The Sri Lankan Constitution clearly defines that “every person is entitled to freedom of thought, conscience and religion, including the freedom to have or to adopt a religion or belief of his choice”. The assaults and intimidation of minorities’ right to religious freedom and practice is a clear violation of the Constitution.
Rajapakshe has joined the phobic extremists to accuse civil society of conspiring with western nations and the international community to undermine Sri Lanka, a clear reminder of the Weerawansa days of the Rajapaksa era when anything and everything was linked to an international conspiracy.
Rajapakshe and his Government go down on their knees for GSP+ concessions, loans to pay for their luxury duty free vehicles, import substandard consumables for the masses and to repay massive debt that has been accumulated through the misrule of our politicians during the last 70 years. Well, echoing our Honourable Minister’s parlance, they should all be in Angoda and not in Diyawanna.

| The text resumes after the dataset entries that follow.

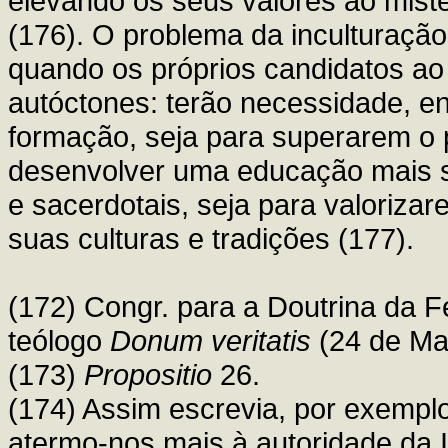
elevando os seus valores ao mist
(176). O problema da inculturação
quando os próprios candidatos ao
autóctones: terão necessidade, 
formação, seja para superarem o 
desenvolver uma educação mais su
e sacerdotais, seja para valoriza
suas culturas e tradições (177).
(172) Congr. para a Doutrina da F
teólogo
Donum veritatis
(24 de Ma
(173)
Propositio
26.
(174) Assim escrevia, por exempl
atermo-nos mais à autoridade da I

Europe and the rest of the developed world dole out their taxpayers’ money to fill the begging bowl of Sri Lanka and other poor nations. They are answerable to their citizens (unlike our politicians) to ensure that they are not funding and supporting despotic rulers and to ensure adherence to democratic values, human, women’s and child rights, transparency, good governance, etc. They engage civil society organisations working in respective specialties to monitor the proper implementation of their grants to the Government. Most of these civil society organisations don’t work as an extension of the Government in power, hence there is constant conflict. The successive governments continue to have appointed ‘spokesmen’ to undermine the work of civil society. Regretfully, Wijeyadasa Rajapakshe has become one such person, attacking NGOs and civil society as traitors to the nation. For all of these opportunistic politicians, civil society has been their darling while they were in the Opposition. Evidence of this can be seen in the way Mahinda Rajapaksa is bending backwards to appeal to civil society.
The worst of Wijeyadasa Rajapakshe’s diatribes comes when he accuses his Muslim parliamentarians too of being mad men, which convinces me that Granville Perera has spoken the truth. Of course our Angoda mental hospital won’t be good enough for any of our honourable men from Diyawanawa but the Mount Elizabeth Hospital in Singapore would be an acceptable option.
In these days of minority bashing, I am reminded of a statement from State Minister Eran Wickramaratne, who said: “In any country, it is the responsibility of the majority community to protect and look after the minorities.” Does Wijeyadasa Rajapakshe agree with his parliamentary colleague?